INSTRUCTIONS FOR THE TASK> Write out the data exactly, keeping every line.

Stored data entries
• • • • •
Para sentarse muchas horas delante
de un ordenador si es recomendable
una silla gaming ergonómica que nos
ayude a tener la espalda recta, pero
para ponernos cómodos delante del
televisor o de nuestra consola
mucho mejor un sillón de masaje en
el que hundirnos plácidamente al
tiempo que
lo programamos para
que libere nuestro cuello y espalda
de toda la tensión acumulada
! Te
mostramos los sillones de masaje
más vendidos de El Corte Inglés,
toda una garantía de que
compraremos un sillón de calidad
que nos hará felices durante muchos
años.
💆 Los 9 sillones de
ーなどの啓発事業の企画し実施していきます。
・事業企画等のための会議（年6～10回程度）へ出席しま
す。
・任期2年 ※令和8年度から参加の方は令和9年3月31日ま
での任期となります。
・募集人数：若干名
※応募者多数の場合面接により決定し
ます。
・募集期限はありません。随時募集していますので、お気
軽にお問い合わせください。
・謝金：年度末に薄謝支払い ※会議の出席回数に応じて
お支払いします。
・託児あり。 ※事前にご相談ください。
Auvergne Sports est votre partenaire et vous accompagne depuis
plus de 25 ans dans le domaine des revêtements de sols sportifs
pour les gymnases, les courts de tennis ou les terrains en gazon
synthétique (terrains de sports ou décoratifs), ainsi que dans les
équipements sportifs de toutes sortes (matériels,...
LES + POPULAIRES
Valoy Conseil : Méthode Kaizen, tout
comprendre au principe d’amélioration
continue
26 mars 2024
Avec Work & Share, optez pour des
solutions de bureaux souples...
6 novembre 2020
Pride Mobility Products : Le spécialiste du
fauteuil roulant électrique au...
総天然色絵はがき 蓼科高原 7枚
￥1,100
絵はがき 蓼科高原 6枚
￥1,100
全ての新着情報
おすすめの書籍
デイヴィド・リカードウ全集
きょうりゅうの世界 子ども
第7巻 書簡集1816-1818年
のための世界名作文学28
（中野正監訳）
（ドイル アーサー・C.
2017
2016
• • • • •
ANSWER AREA>
Para sentarse muchas horas delante
de un ordenador si es recomendable
una silla gaming ergonómica que nos
ayude a tener la espalda recta, pero
para ponernos cómodos delante del
televisor o de nuestra consola
mucho mejor un sillón de masaje en
el que hundirnos plácidamente al
tiempo que
lo programamos para
que libere nuestro cuello y espalda
de toda la tensión acumulada
! Te
mostramos los sillones de masaje
más vendidos de El Corte Inglés,
toda una garantía de que
compraremos un sillón de calidad
que nos hará felices durante muchos
años.
💆 Los 9 sillones de
ーなどの啓発事業の企画し実施していきます。
・事業企画等のための会議（年6～10回程度）へ出席しま
す。
・任期2年 ※令和8年度から参加の方は令和9年3月31日ま
での任期となります。
・募集人数：若干名
※応募者多数の場合面接により決定し
ます。
・募集期限はありません。随時募集していますので、お気
軽にお問い合わせください。
・謝金：年度末に薄謝支払い ※会議の出席回数に応じて
お支払いします。
・託児あり。 ※事前にご相談ください。
Auvergne Sports est votre partenaire et vous accompagne depuis
plus de 25 ans dans le domaine des revêtements de sols sportifs
pour les gymnases, les courts de tennis ou les terrains en gazon
synthétique (terrains de sports ou décoratifs), ainsi que dans les
équipements sportifs de toutes sortes (matériels,...
LES + POPULAIRES
Valoy Conseil : Méthode Kaizen, tout
comprendre au principe d’amélioration
continue
26 mars 2024
Avec Work & Share, optez pour des
solutions de bureaux souples...
6 novembre 2020
Pride Mobility Products : Le spécialiste du
fauteuil roulant électrique au...
総天然色絵はがき 蓼科高原 7枚
￥1,100
絵はがき 蓼科高原 6枚
￥1,100
全ての新着情報
おすすめの書籍
デイヴィド・リカードウ全集
きょうりゅうの世界 子ども
第7巻 書簡集1816-1818年
のための世界名作文学28
（中野正監訳）
（ドイル アーサー・C.
2017
2016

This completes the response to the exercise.